BREAKING OUT: VMI and the Coming of Women.

AuthorMundy, Liza
PositionReview

BREAKING OUT: VMI and the Coming of Women By Laura Fairchild Brodie

Schocken Books, $26.00

THE FIRST TIME I SAW A FEMALE VMI cadet was in early 1998 when my uncle, an alumnus of the Virginia Military Institute, died of a heart attack just months before his only son was to graduate from VMI. My daughter and I went down to Richmond for the funeral, which, movingly, was attended by hundreds of VMI cadets.
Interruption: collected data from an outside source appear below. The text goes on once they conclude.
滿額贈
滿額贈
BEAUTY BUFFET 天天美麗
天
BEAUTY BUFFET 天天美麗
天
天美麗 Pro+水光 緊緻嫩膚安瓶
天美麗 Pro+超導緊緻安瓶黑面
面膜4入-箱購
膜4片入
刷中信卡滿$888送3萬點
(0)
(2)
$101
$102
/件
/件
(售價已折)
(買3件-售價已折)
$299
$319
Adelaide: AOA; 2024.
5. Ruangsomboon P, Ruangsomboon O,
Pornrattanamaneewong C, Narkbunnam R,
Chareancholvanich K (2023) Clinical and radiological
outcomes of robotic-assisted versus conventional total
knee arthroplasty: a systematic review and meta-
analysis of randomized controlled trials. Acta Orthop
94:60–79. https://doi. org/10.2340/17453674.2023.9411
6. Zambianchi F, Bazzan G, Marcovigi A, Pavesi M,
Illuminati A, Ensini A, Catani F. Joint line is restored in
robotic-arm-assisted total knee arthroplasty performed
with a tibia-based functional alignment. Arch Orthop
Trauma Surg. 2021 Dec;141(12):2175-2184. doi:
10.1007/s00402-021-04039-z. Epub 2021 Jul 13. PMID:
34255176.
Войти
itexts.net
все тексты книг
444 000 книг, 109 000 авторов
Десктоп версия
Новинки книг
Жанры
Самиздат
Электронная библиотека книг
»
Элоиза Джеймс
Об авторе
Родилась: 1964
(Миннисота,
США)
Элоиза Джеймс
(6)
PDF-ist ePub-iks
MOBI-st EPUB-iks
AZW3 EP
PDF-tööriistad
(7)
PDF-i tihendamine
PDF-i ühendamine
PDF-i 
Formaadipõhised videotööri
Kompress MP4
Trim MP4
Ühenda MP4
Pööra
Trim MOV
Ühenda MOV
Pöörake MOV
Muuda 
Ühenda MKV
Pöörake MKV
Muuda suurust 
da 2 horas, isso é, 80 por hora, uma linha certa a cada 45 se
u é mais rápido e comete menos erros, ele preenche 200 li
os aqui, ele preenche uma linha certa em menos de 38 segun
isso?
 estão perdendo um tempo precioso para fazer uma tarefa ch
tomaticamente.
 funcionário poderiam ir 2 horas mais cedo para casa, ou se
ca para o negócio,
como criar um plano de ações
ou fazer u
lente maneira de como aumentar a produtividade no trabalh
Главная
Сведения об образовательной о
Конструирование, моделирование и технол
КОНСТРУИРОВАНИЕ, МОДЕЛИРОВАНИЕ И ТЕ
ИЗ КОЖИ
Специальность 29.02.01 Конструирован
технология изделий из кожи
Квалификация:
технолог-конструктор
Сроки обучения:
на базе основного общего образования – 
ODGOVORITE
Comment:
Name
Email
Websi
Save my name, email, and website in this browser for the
It was the first year of coeducation, and at the reception afterward I kept scanning the crowd, hoping to spot one of the new women "rats" (as freshmen at VMI are called, to designate their status as the lowest creatures on earth). Finally, my dad introduced me to one. It turned out I'd been standing quite close to her. I just hadn't been able to distinguish her from her male classmates.

From Laura Fairchild Brodie's fine book, Breaking Out, one learns that this was not unusual. After women came to VMI, following a Supreme Court order that they must be admitted, one of the many unexpected ordeals female rats had to endure was civilians mistaking them for men. When one rat, Nicki Myers, was traveling home to Virginia Beach over fall break, an old lady saw her in a rest-stop ladies' room, screamed "Young man, you can't be in here!", and began beating Myers about the face with her handbag. Similarly, when VMI's first group of women was invited to attend the dedication of the Women in Military Service for America Memorial, they were introduced to the crowd as men--from West Point. As it happened, some West Point women were also in attendance, and when they saw the female VMI rats, their first response was "my gosh--I can't believe your hair."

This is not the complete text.